Tariffs can be damaging to Hollywood's film industry
Tribune News Service
When a country like Armenia sends a film out into the world, it's not just art. It's a way to preserve memory, to reach a scattered diaspora. Each film offers the world stories that might otherwise be forgotten. So when President Trump proposes a 100% tariff on all films 'produced in foreign lands,' the damage isn't limited to foreign competitors or outsourcing studios. It threatens to shut out small nations like Armenia, for whom cinema is a lifeline. The proposal hasn't taken effect — yet. But July 9 marked a turning point in Trump's broader tariff agenda, with a deadline for reimposing sweeping trade penalties on countries deemed 'unfair.' While the situation for films remains unclear, the proposal alone has done damage and continues to haunt the industry. The tariff idea arises from the worldview that treats international exchange as a threat — and cultural expression as just another import to tax.

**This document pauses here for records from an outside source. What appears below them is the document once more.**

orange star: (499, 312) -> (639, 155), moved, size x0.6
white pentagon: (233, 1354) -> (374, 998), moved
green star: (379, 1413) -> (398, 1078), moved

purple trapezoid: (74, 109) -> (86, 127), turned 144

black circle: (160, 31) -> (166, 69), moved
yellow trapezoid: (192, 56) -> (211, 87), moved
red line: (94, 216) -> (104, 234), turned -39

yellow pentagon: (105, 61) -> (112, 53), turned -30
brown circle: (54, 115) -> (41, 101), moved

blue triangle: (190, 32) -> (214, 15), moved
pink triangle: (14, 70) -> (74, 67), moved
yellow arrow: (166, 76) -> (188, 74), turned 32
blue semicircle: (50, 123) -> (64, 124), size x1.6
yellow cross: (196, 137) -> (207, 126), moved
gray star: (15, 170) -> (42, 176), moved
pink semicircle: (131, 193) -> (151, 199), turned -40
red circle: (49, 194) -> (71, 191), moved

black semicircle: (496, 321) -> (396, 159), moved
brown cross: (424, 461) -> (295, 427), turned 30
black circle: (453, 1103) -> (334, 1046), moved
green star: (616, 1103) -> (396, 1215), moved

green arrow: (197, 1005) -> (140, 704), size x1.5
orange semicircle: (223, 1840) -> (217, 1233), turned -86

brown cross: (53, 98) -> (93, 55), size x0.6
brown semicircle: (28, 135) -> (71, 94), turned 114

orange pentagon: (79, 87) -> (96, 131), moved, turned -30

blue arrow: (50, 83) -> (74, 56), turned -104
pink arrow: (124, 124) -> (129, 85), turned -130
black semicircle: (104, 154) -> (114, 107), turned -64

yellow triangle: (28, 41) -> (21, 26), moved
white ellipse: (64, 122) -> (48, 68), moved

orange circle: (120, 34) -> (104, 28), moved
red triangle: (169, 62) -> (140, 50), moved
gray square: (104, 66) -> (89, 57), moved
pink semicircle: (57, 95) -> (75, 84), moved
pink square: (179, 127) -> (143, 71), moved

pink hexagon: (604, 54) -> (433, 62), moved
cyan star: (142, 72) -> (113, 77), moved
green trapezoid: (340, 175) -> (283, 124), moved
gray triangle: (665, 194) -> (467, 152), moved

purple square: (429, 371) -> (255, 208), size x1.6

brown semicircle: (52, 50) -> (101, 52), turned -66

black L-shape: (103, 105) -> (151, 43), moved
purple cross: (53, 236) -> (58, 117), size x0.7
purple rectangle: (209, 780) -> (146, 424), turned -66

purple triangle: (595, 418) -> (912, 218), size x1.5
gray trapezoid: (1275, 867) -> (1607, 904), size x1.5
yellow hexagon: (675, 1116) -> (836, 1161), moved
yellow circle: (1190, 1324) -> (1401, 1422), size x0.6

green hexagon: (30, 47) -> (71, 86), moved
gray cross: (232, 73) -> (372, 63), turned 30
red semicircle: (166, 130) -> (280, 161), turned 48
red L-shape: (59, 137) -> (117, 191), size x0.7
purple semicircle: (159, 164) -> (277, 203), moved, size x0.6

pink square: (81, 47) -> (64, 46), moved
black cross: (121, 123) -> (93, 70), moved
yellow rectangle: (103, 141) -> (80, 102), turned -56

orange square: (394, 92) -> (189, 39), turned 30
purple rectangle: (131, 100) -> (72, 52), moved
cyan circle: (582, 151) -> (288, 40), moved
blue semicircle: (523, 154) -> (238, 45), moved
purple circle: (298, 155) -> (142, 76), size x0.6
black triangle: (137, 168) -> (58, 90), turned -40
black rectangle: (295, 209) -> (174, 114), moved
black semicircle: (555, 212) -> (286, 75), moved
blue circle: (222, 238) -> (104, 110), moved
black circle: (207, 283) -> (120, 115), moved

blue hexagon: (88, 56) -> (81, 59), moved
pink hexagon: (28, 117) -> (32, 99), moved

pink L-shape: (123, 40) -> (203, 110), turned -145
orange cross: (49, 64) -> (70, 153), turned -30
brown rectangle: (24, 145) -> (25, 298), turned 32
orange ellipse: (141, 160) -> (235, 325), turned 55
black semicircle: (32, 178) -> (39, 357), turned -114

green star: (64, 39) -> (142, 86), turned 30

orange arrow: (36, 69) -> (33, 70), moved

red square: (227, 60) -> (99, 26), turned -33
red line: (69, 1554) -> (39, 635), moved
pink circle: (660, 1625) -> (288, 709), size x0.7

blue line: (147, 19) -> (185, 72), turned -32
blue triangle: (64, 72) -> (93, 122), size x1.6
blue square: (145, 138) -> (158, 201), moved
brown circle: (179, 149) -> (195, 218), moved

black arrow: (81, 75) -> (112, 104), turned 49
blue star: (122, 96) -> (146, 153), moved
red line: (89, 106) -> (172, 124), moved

Take 'Amerikatsi' (2022), the extraordinary recent movie by Emmy-winning actor and director Michael A. Goorjian. Inspired by his grandfather's escape from the Armenian genocide — smuggled across the ocean in a crate — the project is not just a movie; it's a universal story rooted in the Armenian experience, made possible by international collaboration and driven by a deep personal mission. Goorjian filmed it in Armenia with local crews, including people who, months later, would find themselves on the front lines of war. One was killed. Others were injured. Still, they sent him videos from the trenches saying all they wanted was to return to the set. That is the spirit a tariff like this would crush.
Armenia is a democracy in a dangerous neighborhood. Its history is riddled with trauma — genocide, war, occupation — and its present is haunted by threats from neighboring authoritarian regimes. But even as bombs fall and borders close, its people create. Films like 'Aurora's Sunrise' (2022) and ' Should the Wind Drop' (2020) carry voices across oceans, turning pain into poetry, history into cinema. These films don't rely on wide releases. They depend on arthouses, festivals, streamers and distributors with the courage and curiosity to take a chance. A 100% tariff would devastate that.
Indeed, the ripple effects of such a tariff would upend the entire global film ecosystem. Modern cinema is inherently international: A Georgian director might work with a French editor, an American actor and a German financier.
So sure, many American films use crew and facilities in Canada. But international co-productions are a growing cornerstone of the global film industry, particularly in Europe. Belgium produces up to 72% of its films in partnership with foreign nations, often France. Other notable co-production leaders include Luxembourg (45% with France), Slovakia (38% with Czechia) and Switzerland (31% with France). These partnerships are often driven by shared language, which is why the US is also frequently involved in co-productions with Britain as well as Canada. Israel too has leaned into this model, using agreements with countries such as France, Germany and Canada to gain access to international audiences and funding mechanisms.
The US government cannot unmake this system and should not try to do so. To penalise 'foreign-made' films is to punish Americans too — artists, producers and distributors who thrive on collaboration. You can't build a wall around storytelling. Supporters of the tariff argue it protects American workers. But Hollywood is already one of the most globalised industries on Earth, and the idea that it suffers from too many foreign films is absurd. If anything, it suffers from too few. The result of this policy won't be a thriving domestic market — but a quieter, flatter, more parochial one. A landscape where the next 'Amerikatsi' never gets seen, where a generation of Armenian American youth never discovers their history through a movie screen.
If America still wants to lead in the 21st century — not just militarily and economically but morally — it should lead through culture and avoid isolation. Stories like 'Amerikatsi' remind us why that matters. A film that begins with a boy smuggled in a crate across the ocean ends with a message of joy and resilience. That's not just Armenian history — it's American history too. It cannot be separated. Unless we want that kind of storytelling priced out of our cinemas (and off our streaming platforms), we must keep the doors open. For America to turn its back on stories like these would be a betrayal of everything film can be. And it would impoverish American society too. That way lies not greatness but provinciality.